On Sun, 15 Dec 2013 08:51:33 -0800
Sebastiano Vigna <vigna(a)di.unimi.it> wrote:
On 15 Dec 2013, at 3:30 AM, Maarten Dammers
<maarten(a)mdammers.nl> wrote:
I would love to have some sort of dump or (even
better) a central service I can query. It should contain for all Wikimedia projects:
* Page links (page A links to page B)
* Category links (page A is in category C)
* Image links (page A uses image I)
* Interlanguage links (page A in language en links to page A' in language nl)
* Interproject links (page A in the English Wikipedia links to page A' on Wikimedia
Commons)
And to make it really complete:
* Wikidata claims (item A has a claim pointing to item B)

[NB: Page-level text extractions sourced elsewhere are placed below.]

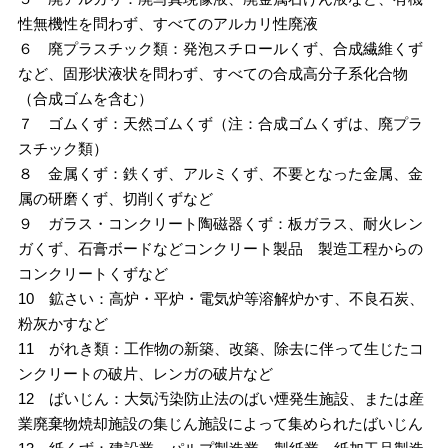
性無機性を問わず、すべてのアルカリ性廃液
６ 廃プラスチック類：発泡スチロールくず、合成繊維くず
など、固形状液状を問わず、すべての合成高分子系化合物
（合成ゴムを含む）
７ ゴムくず：天然ゴムくず（注：合成ゴムくずは、廃プラ
スチック類）
８ 金属くず：鉄くず、アルミくず、不要となった金属、金
属の研磨くず、切削くずなど
９ ガラス・コンクリート陶磁器くず：板ガラス、耐火レン
ガくず、石膏ボードなどコンクリート製品 製造工程からの
コンクリートくずなど
10 鉱さい：高炉・平炉・電気炉等溶解炉かす、不良石炭、
粉灰かすなど
11 がれき類：工作物の新築、改築、除去に伴って生じたコ
ンクリートの破片、レンガの破片など
12 ばいじん：大気汚染防止法のばい煙発生施設、または産
業廃棄物焼却施設の集じん施設によって集められたばいじん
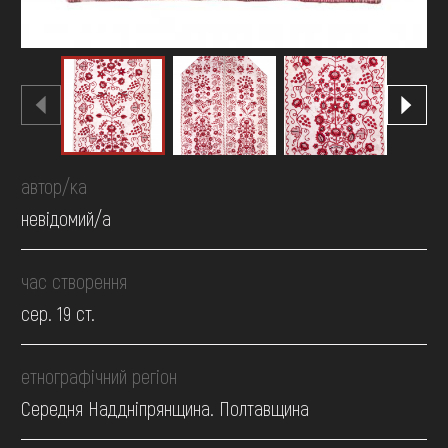
автор/ка
невідомий/а
час створення
сер. 19 ст.
етнографічний регіон
Середня Наддніпрянщина. Полтавщина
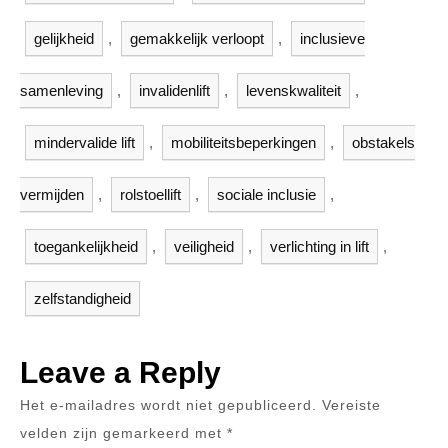
gelijkheid
,
gemakkelijk verloopt
,
inclusieve
samenleving
,
invalidenlift
,
levenskwaliteit
,
mindervalide lift
,
mobiliteitsbeperkingen
,
obstakels
vermijden
,
rolstoellift
,
sociale inclusie
,
toegankelijkheid
,
veiligheid
,
verlichting in lift
,
zelfstandigheid
Leave a Reply
Het e-mailadres wordt niet gepubliceerd.
Vereiste
velden zijn gemarkeerd met
*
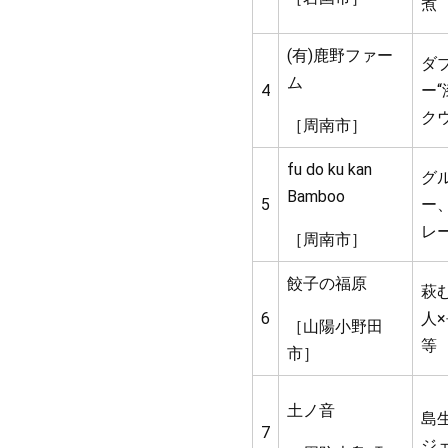
煮
(有)鹿野ファー
ダ
ム
4
ー
ク
［周南市］
fu do ku kan
グ
Bamboo
5
ー
レ
［周南市］
餃子の福原
萩
6
人
［山陽小野田
等
市］
土ノ音
島
7
ジ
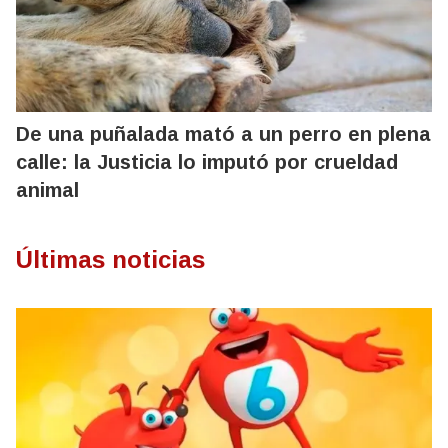
De una puñalada mató a un perro en plena
calle: la Justicia lo imputó por crueldad
animal
Últimas noticias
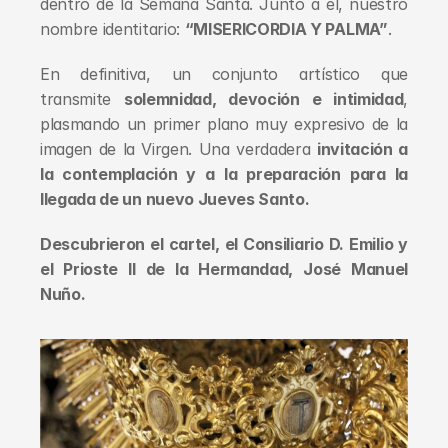
dentro de la Semana Santa. Junto a él, nuestro 
nombre identitario: 
“MISERICORDIA Y PALMA”
.
En definitiva, un conjunto artístico que 
transmite 
solemnidad, devoción e intimidad
, 
plasmando un primer plano muy expresivo de la 
imagen de la Virgen. Una verdadera 
invitación a 
la contemplación y a la preparación para la 
llegada de un nuevo Jueves Santo.
Descubrieron el cartel, el Consiliario D. Emilio y 
el Prioste II de la Hermandad, José Manuel 
Nuño.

Well, somehow that would be a more interesting graph to build--all pages, all languages,
all images, all categories, all together. Probably in the 100M pages/5B arcs range. Having
all languages together would help to make inference/learning easier by working on the
English part and then propagating the results. At that point, actually, compression would
be essential in making it an in-core data structure.
Not sure how practical it would be to put this all into one graph. In
CatGraph we have one instance for the category/page structure of each
supported language. These live in separate processes each. They talk
to a server process which talks to clients. The largest single graph
has about 76 million arcs (enwiki category links). Currently there is
one server process on one host, but we could distribute that to several
hosts when we need to, e.g. when we need more RAM. This approach scales
better than one single in-memory graph for *everything*.